In this case, all we do is layout the main feed layout, and then iterate over the posts attached to the data set and print out item content for each.

Note that the title is switched based on the value of the page.grouptype element.

Note: This snippet uses the expand_urls Liquid filter, which is a custom filter to make URLs absolute in the body of the post since feeds are not rendered on your site, so relative links won’t work. I’m not going to go into detail about it here, but it’s available in my site source, and also available in a varied form in the Octopress platform.

So that’s it for generating our feeds for every category and tag - not too tricky! Next, we need to look at how we do the paged indexes in the paginate method above:

def paginate(site, type, posts)
  pages = Pager.calculate_pages(posts[1], site.config['paginate'].to_i)
  (1..pages).each do |num_page|
    pager = Pager.new(site.config, num_page, posts[1], pages)
    path = "/#{type}/#{posts[0]}"
    if num_page > 1
      path = path + "/page#{num_page}"
    end
    newpage = GroupSubPage.new(site, site.source, path, type, posts[0])
    newpage.pager = pager
    site.pages << newpage

  end
end

class GroupSubPage < Page
	def initialize(site, base, dir, type, val)
	  @site = site
	  @base = base
	  @dir = dir
	  @name = 'index.html'

	  self.process(@name)
	  self.read_yaml(File.join(base, '_layouts'), "group_index.html")
	  self.data[type] = val
	end
end

This is borrowed closely from Keith Marran’s plugin.
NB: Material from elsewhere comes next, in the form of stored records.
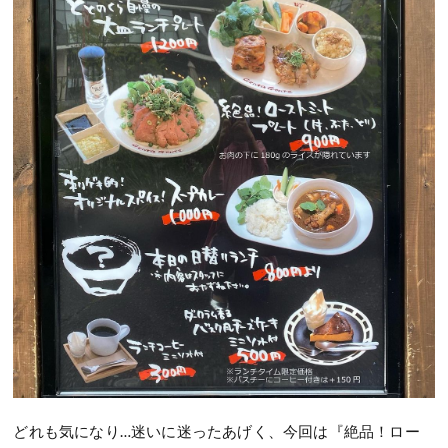
どれも気になり…迷いに迷ったあげく、今回は『絶品！ロー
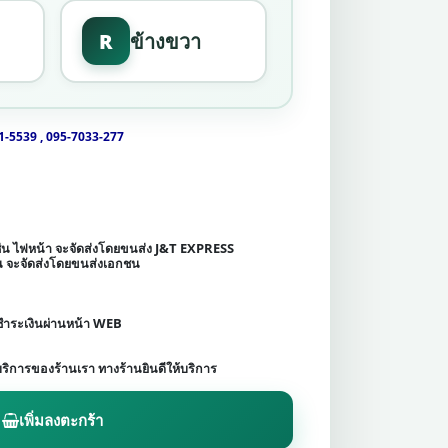
R
ข้างขวา
1-5539 , 095-7033-277
เช่น ไฟหน้า จะจัดส่งโดยขนส่ง J&T EXPRESS
ชน จะจัดส่งโดยขนส่งเอกชน
ดชำระเงินผ่านหน้า WEB
บริการของร้านเรา ทางร้านยินดีให้บริการ
เพิ่มลงตะกร้า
Basically it does this:

Ask the paging system to count our pages based on the core pagination configuration value.
For each page build a new Pager object and calculate a base path.
For all pages but the base page, append an additional element to the path so we get that pageN in the URL.
All sub-pages will be called “index.html”, and will use the file in the _layouts folder with the name group_index.html (look familiar to the atom stuff?? It should!)

I won’t bore you with a full wall of HTML for my article list, but here are the relevant bits for doing the output in group_index.html.

{% raw %}
{% if page.grouptype == 'tag' %}
 <!-- Print tag title here -->
{% elsif page.grouptype == 'category' %}
 <!-- Print category title here -->
{% endif %}

{% for post in paginator.posts %}
  <!-- Print post entry short stuff -->
{% endfor %}

{% if paginator.next_page %}
  <!-- Render next page link -->
{% endif %}

{% if paginator.previous_page %}
  <!-- Render previous page link -->
{% endif %}

{% endraw %}

If you’re familiar with doing a normal paginated index in Jekyll this should look pretty familiar; all of the mechanics are identical at the Liquid+HTML level.

That’s about it for the custom page generation. Not too bad!

If you’d like to see the implementation I use on my actual size, you can see it over on GitHub here: RealJenius.com - cat_and_tag_generator.rb.